Community Engagement
The Hub will have an active outreach to both non-profit and for-profit organizations that are focused on solving social problems. Organizations with whom we have already built relationships include Engineers for a Sustainable World, Community Agroecology Network, Walnut Avenue Family & Women’s Center, Homeless Garden Project, The Workers Lab, Digital Nest, Save our Shores, Coastal Watershed Council, Land Trust of Santa Cruz County, Habitat for Humanity, Community Action Board, MILPA (Motivating Individual Leadership for Public Action) Collective, Community Foundation of Santa Cruz County, Santa Cruz New Tech Meetup, Inspiring Enterprise, Plantronics, Big Creek Lumber, Silicon Valley Leadership Group, American Leadership Forum-Silicon Valley, Goodwill Industries, as well as philanthropic, city and educational organizations in our neighboring counties of Monterey and Santa Clara. A web portal will enable any student, community member, government, or industrial organization to propose a problem for which they are seeking a solution, and the Hub board will review these proposals and invite these organizations to the IDEA Spring Workshop and Exhibition to present and meet students interested in working on these problems.

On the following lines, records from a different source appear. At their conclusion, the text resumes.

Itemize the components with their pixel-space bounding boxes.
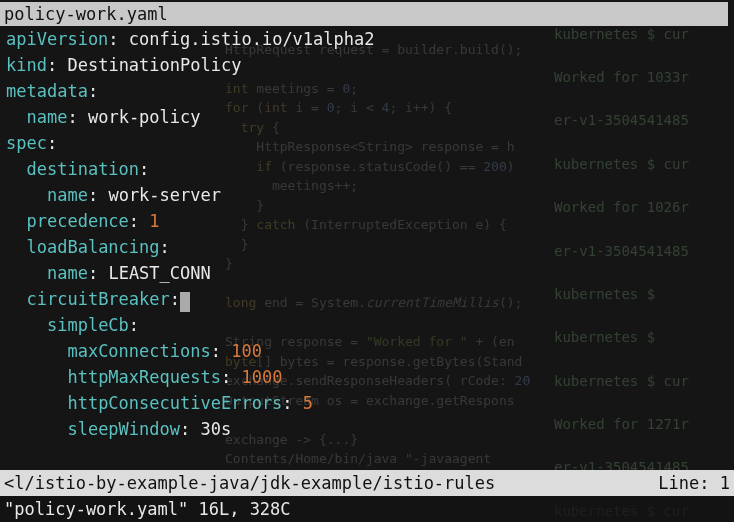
yaml-line[interactable]: apiVersion: config.istio.io/v1alpha2 (6, 26, 734, 52)
file-path: <l/istio-by-example-java/jdk-example/ist… (4, 470, 495, 496)
yaml-line[interactable]: metadata: (6, 78, 734, 104)
yaml-line[interactable]: destination: (6, 156, 734, 182)
yaml-line[interactable]: name: work-server (6, 182, 734, 208)
yaml-line[interactable]: maxConnections: 100 (6, 338, 734, 364)
yaml-line[interactable]: name: work-policy (6, 104, 734, 130)
status-bar-fileinfo: "policy-work.yaml" 16L, 328C (0, 496, 734, 522)
status-bar-path: <l/istio-by-example-java/jdk-example/ist… (0, 470, 734, 496)
line-indicator: Line: 1 (658, 470, 730, 496)
yaml-content[interactable]: apiVersion: config.istio.io/v1alpha2kind… (6, 26, 734, 442)
yaml-line[interactable]: circuitBreaker: (6, 286, 734, 312)
yaml-line[interactable]: name: LEAST_CONN (6, 260, 734, 286)
yaml-line[interactable]: sleepWindow: 30s (6, 416, 734, 442)
yaml-line[interactable]: loadBalancing: (6, 234, 734, 260)
yaml-line[interactable]: simpleCb: (6, 312, 734, 338)
vim-editor[interactable]: policy-work.yaml apiVersion: config.isti… (0, 0, 734, 522)
title-bar: policy-work.yaml (0, 2, 728, 26)
cursor (180, 292, 190, 312)
yaml-line[interactable]: spec: (6, 130, 734, 156)
file-info: "policy-work.yaml" 16L, 328C (4, 499, 291, 519)
yaml-line[interactable]: kind: DestinationPolicy (6, 52, 734, 78)
yaml-line[interactable]: httpConsecutiveErrors: 5 (6, 390, 734, 416)
yaml-line[interactable]: precedence: 1 (6, 208, 734, 234)
yaml-line[interactable]: httpMaxRequests: 1000 (6, 364, 734, 390)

While the focus is on students at UC Santa Cruz, any student in the University of California system, California State universities, community colleges, and our public high schools may participate as a team member in the IDEA Hub. All projects, team members, and community partners will be listed on the IDEA Hub public website with a contact for students and mentors interested in joining the project. We will also form partnerships with the UC system-wide networks, such as CITRIS, Blum Centers, and places like the D-lab at UC Davis, which promote the deployment of solutions to social challenges. Additional partnerships for scientific and public engagement outreach will be forged with institutions already working with OpenLab, including the Tech Museum in San Jose, Oakland Museum of California, Maker Faire in San Mateo, Randall Museum in San Francisco, California Academy of Sciences, Santa Cruz Museum of Art and History, and the Monterey Bay National Marine Sanctuary Exploration Center in Santa Cruz. Providing students with avenues for community engagement will challenge, nourish, and equip them to analyze critically, understand, and respond to the public understanding and appreciation of their ideas with the intent to drive home the value and necessity of deploying solutions for the social and environmental challenges of our time.
Community Diversity
The UCSC campuses in Santa Cruz and Silicon Valley bridge the Monterey Bay, a largely rural, agriculture and service-dominated economy, and the San Francisco Bay, with a largely urban, technology-dominated economy, both of which contain some of the highest income disparities in the US. As one of the few Hispanic-serving higher education institutions in the US that serves both rural agriculture-based and urban technology-based populations, UCSC is IDEAlly positioned to offer an IDEA Hub focused on technologies and practices for social innovation that has the potential to scale more globally. To build upon this rural and coastal strength, the Slab will use their funding to expand their lab (currently focused on Materials, Semiconductors and Clean Tech) to support Agriculture, Food, Marine and related Bio Technology projects, and the Everett Program will build facilities to support graphic arts and mapping technology for community-focused projects. The IDEA Hub builds particularly on the success of the Everett Program, founded in 1998, to educate and inspire a diverse group of students to use digital tools and social entrepreneurship skills to advance social justice and promote sustainability. Over 80% of the Everett program students are from underrepresented background, including 75% who are women, and more than 60% who are either Latino or African-American. In addition, students in the Arts department are over 35% Latino or Hispanic (which is greater than the percentage of white students). The CIED, and initial IDEA Hub Director, Carter has a strong record of including women and underrepresented minorities with strong STEM skills in her laboratory, many who have gone on to start-up companies. Over 60% of Carter’s graduate students have been women and 20% have been underrepresented minorities, which are both high percentages for a Physics graduate program. We also note that UCSC does not have either a business or law school so that the training programs coming out of the IDEA Hub will provide most of the business and legal training for our diverse student entrepreneurs, who would otherwise not easily have access to such training.